「歩くひと」・擬態語のない世界

 今更言うのも恥ずかしいけれど、本当に谷口ジローは絵がうまい。
 デッサンが上手く、絵が緻密な人はすなわち「目がいい」のだけれど、この作品を読んでいると、谷口ジローの五感というのはどこまで鋭いのか・・・と恐れ入るばかりである。

 「歩くひと」(小学館文庫・1998年10月発行・¥429)では、誰もが実感できるような「日常」の風景と生活の光景が、静かに、豊かな筆力で描かれている。地味な小品だが、なかなかの作品だと思う。
 サラリーマンとおぼしき主人公が、新しい町に越してくるシーンからこの作品は始まる。
 その町は、空気が綺麗で、そこそこ美しい川や小さな森があって、野鳥なんかも来るところには来て、そこそこの人工もありそうな、どこにでもあるような町。主人公は妻と二人で(多分子供はいない)一軒家に棲む。前の十人が置き去りにした犬にも、名前を付けてかわいがる。

 ストーリーらしいストーリーはない。
 車はおろか自転車も使わない主人公は、歩く。

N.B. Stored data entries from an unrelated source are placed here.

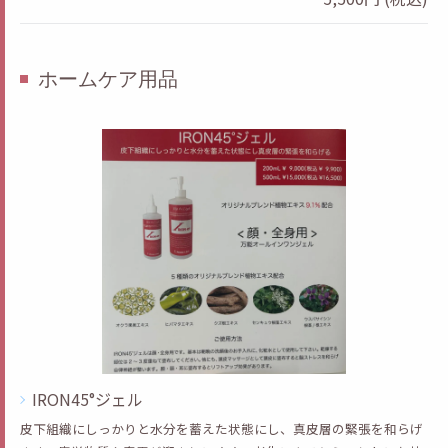
ホームケア用品
IRON45°ジェル
皮下組織にしっかりと水分を蓄えた状態にし、真皮層の緊張を和らげ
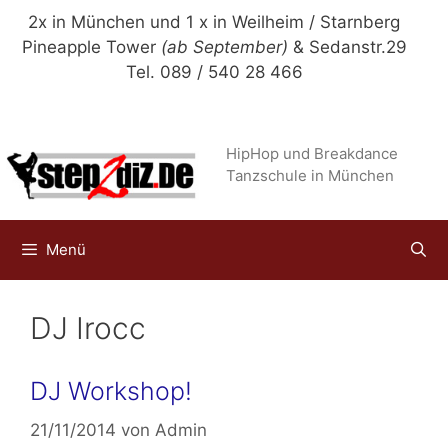
Zum
2x in München und 1 x in Weilheim / Starnberg
Inhalt
Pineapple Tower
(ab September)
& Sedanstr.29
springen
Tel. 089 / 540 28 466
HipHop und Breakdance
Tanzschule in München
Menü
DJ Irocc
DJ Workshop!
21/11/2014
von
Admin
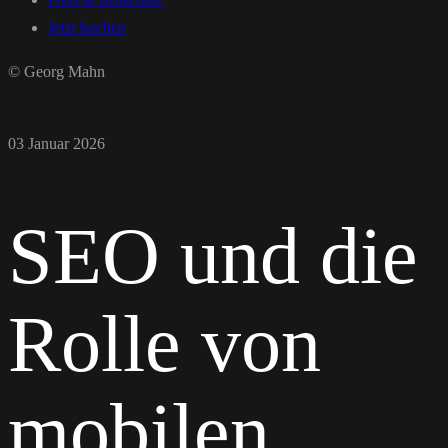
Jetzt buchen
© Georg Mahn
03 Januar 2026
SEO und die
Rolle von
mobilen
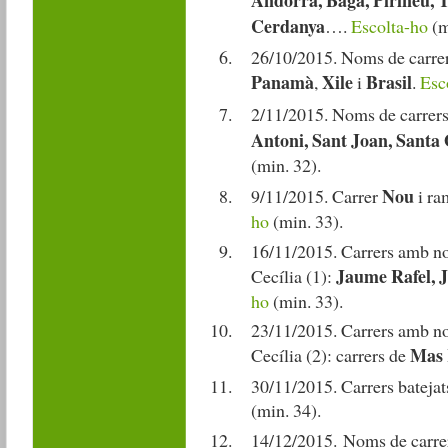
Andorra, Bagà, Pirineu, Ta
Cerdanya
….
Escolta-ho
(m
26/10/2015. Noms de carrer
Panamà
Xile
Brasil
,
i
.
Esc
2/11/2015. Noms de carrer
Antoni, Sant Joan, Santa 
(min. 32).
Nou
9/11/2015. Carrer
i ra
ho
(min. 33).
16/11/2015. Carrers amb no
Jaume Rafel, 
Cecília (1):
ho
(min. 33).
23/11/2015. Carrers amb no
Mas
Cecília (2): carrers de
30/11/2015. Carrers bateja
(min. 34).
14/12/2015. Noms de carrer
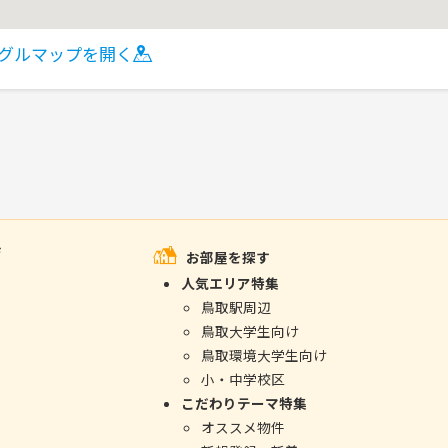
グルマップを開く
ジ
お部屋を探す
人気エリア特集
鳥取駅周辺
鳥取大学生向け
鳥取環境大学生向け
小・中学校区
こだわりテーマ特集
オススメ物件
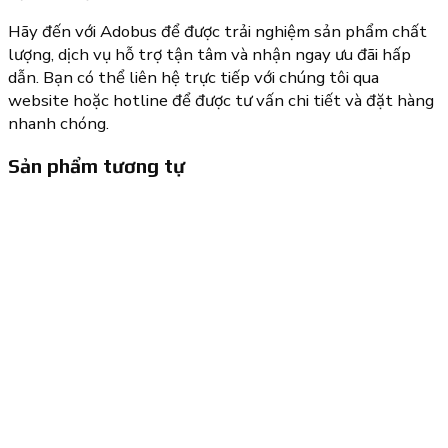
Hãy đến với Adobus để được trải nghiệm sản phẩm chất
lượng, dịch vụ hỗ trợ tận tâm và nhận ngay ưu đãi hấp
dẫn. Bạn có thể liên hệ trực tiếp với chúng tôi qua
website hoặc hotline để được tư vấn chi tiết và đặt hàng
nhanh chóng.
Sản phẩm tương tự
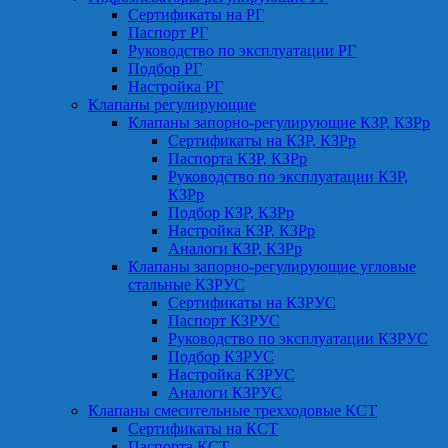
Сертификаты на РГ
Паспорт РГ
Руководство по эксплуатации РГ
Подбор РГ
Настройка РГ
Клапаны регулирующие
Клапаны запорно-регулирующие КЗР, КЗРр
Сертификаты на КЗР, КЗРр
Паспорта КЗР, КЗРр
Руководство по эксплуатации КЗР,
КЗРр
Подбор КЗР, КЗРр
Настройка КЗР, КЗРр
Аналоги КЗР, КЗРр
Клапаны запорно-регулирующие угловые
стальные КЗРУС
Сертификаты на КЗРУС
Паспорт КЗРУС
Руководство по эксплуатации КЗРУС
Подбор КЗРУС
Настройка КЗРУС
Аналоги КЗРУС
Клапаны смесительные трехходовые КСТ
Сертификаты на КСТ
Паспорта КСТ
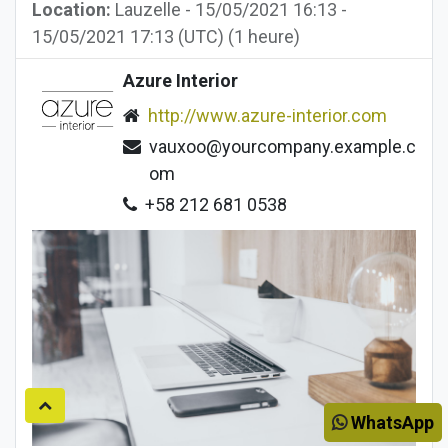
Location:
Lauzelle
-
15/05/2021 16:13
-
15/05/2021 17:13
(
UTC
) (
1 heure
)
Azure Interior
http://www.azure-interior.com
vauxoo@yourcompany.example.c
om
+58 212 681 0538
WhatsApp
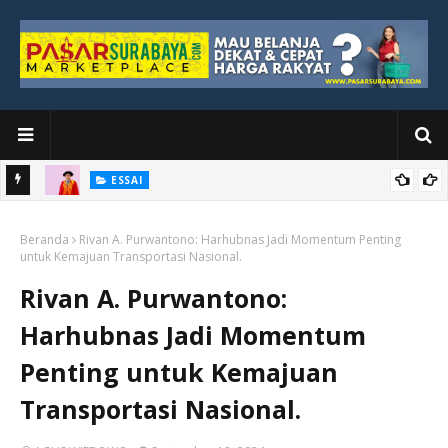
ESSAI
Bawah
Di Kuala Lumpur, Katno Hadi Menyelesaikan Perjalanan yang
Beranda
Tidak Berhenti di Panggung Wisuda
Rivan A. Purwantono: Harhubnas Jadi Momentum Penting
untuk Kemajuan Transportasi Nasional.
Rivan A. Purwantono:
Harhubnas Jadi Momentum
Penting untuk Kemajuan
Transportasi Nasional.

職場と家の行き帰り、犬の散歩の途中、買い物や所用で出かけた時、悪戯心で小さな路地や木に登って冒険したりして、そこで出会った風景や人・動物の営み。それらが、極端に少ない音声と共に描かれる。
 それだけの、短い作品である。

 緻密な絵というのは、時として息苦しさを感じさせるものだが、ことこの作品に関しては、どんなに描かれたコマにもどこか風穴が開いていて空気が流れており、どの表現を味わっても、呼吸をしていることすら忘れそうな自然な感覚に包まれる。
 季節・場所毎の温度・湿度・特有の匂いまで伝わってくるようだ。読者はその時間違いなく、自分の頭の中から、かつて経験したデータを引き出して、自分の感覚として反芻する。不思議な一時である。

 例えば、下の一コマ。

(P53・第7話「台風のあと」)

 これは、サブタイトルにあるとおり、台風一過の町を主人公が歩くエピソードなのだが、この雲の表現、光の表現は本当に素晴らしい。晴れ始めているが、暗い雲がまだ残っていて、速いスピードで流れていく。まだ落ち着かない大気、大雨の余韻で湿気を孕んだ暖かい空気まで伝わってくるようだ。
 この時、読者はそれぞれに、自分の中の「台風の後の感じ」を追体験しているだろう。

 さて、先程「極端に少ない音声」と言ったが、本当にセリフも少なければ、「音」自体が少ない。それでいて、どのオブジェクトの動きも身近に迫ってきて効果的である。そんな風に思いながら画面を見ていると、あることに気付いた。

 これは第1話のシーン。
 主人公が川で何か跳ねるものを見つけて、しばらく見ていたら、泳ぐ魚を見つける。
 ここで思ったのは、「普通の漫画家だったら、(3)のコマで、魚の近くに『スーッ』という感じで泳ぐ擬態語を挿入するのではないだろうか」ということである。
 だが、筆者はそれをしない。敢えてしない。
 そのかわりに、波紋と、魚の影を描き加えることで、魚のゆったりとした移動を示す。移動を示す流線すらない。しかし読者は、それぞれ自分のイメージした早さで、「魚の泳ぎ」を思い描く。

 文字が寡黙である。
 一見ぎっちり書き込まれた絵だが、「マンガの記号」としての部分が寡黙である。それでいて画面はこれほどまでに雄弁。
 その手法の糸口をたどるとき、やはり上の絵がヒントになった。

 小学校でも学ぶことだが、オノマトペには二つの種類がある。
 (1)のコマの、魚が「ピチャ!」と跳ねる音は「擬声語」。実際に音声として出され、耳で聞こえる音を文字で示したもの。
 (3)のコマに、人によっては入れるであろう「スーッ」という音は、行為・状態を示す「擬態語」。実際に聞こえる音ではない。イライラしている人間の身体から「イライラ」という音が出ているわけではない。そういう違い。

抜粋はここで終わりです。